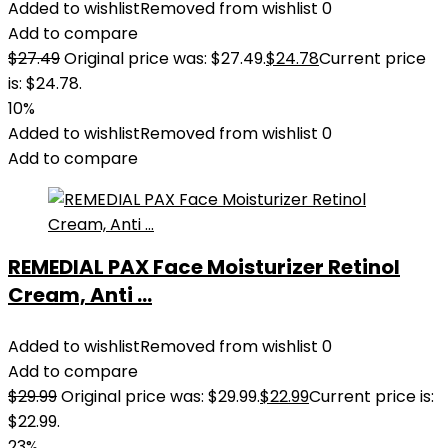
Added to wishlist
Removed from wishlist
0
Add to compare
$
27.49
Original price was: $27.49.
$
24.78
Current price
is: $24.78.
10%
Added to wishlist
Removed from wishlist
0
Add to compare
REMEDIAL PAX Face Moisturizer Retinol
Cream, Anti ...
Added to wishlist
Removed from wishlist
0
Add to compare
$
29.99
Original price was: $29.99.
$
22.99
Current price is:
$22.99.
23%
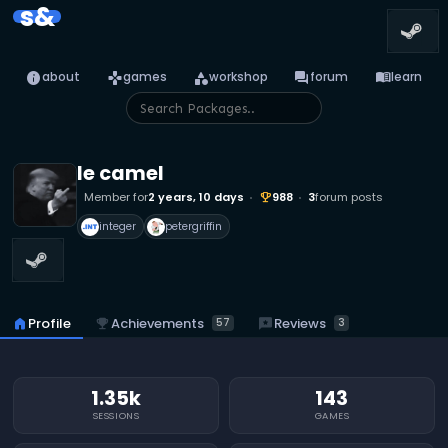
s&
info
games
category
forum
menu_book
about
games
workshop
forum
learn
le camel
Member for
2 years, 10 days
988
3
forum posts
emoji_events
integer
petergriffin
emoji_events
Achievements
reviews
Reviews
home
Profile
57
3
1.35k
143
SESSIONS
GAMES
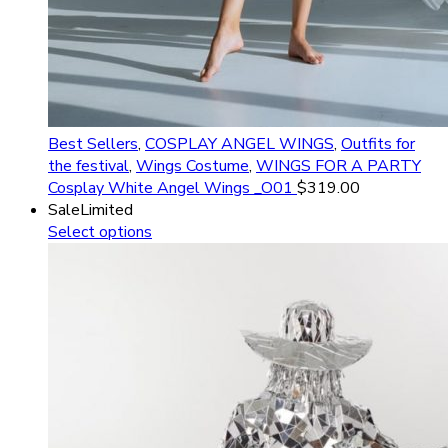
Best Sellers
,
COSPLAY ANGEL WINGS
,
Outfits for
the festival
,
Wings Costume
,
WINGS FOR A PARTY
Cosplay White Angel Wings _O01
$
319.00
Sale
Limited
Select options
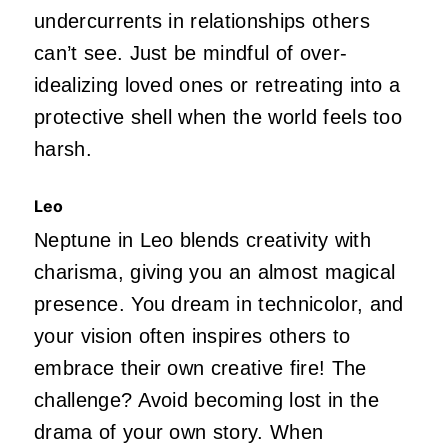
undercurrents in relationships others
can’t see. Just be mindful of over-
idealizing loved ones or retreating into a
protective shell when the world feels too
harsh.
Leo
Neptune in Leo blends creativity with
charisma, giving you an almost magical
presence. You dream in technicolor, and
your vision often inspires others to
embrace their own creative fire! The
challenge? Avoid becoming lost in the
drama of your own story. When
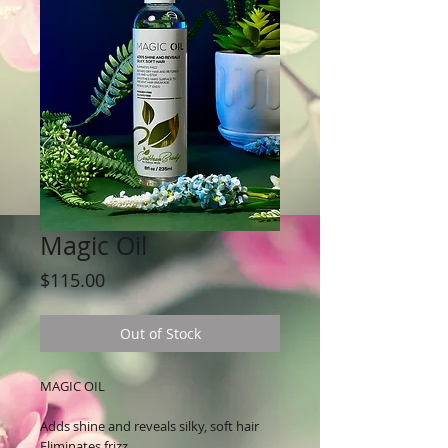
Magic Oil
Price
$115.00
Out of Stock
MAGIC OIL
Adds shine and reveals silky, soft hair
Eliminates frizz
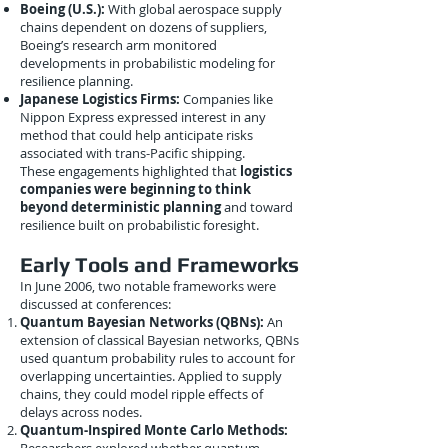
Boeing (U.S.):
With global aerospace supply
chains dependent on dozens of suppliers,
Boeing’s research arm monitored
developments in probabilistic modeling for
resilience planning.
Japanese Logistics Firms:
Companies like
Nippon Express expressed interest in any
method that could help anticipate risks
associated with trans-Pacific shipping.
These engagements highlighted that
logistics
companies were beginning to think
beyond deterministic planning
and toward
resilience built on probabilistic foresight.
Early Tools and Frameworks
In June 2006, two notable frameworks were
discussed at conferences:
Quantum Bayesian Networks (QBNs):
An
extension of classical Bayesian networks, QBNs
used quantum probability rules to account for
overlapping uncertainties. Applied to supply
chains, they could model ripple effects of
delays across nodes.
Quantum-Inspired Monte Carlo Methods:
_ _ _
# About this exercise
Find how many lines in the listing contain the word "QBNs" and give that count alone.

# Solution
2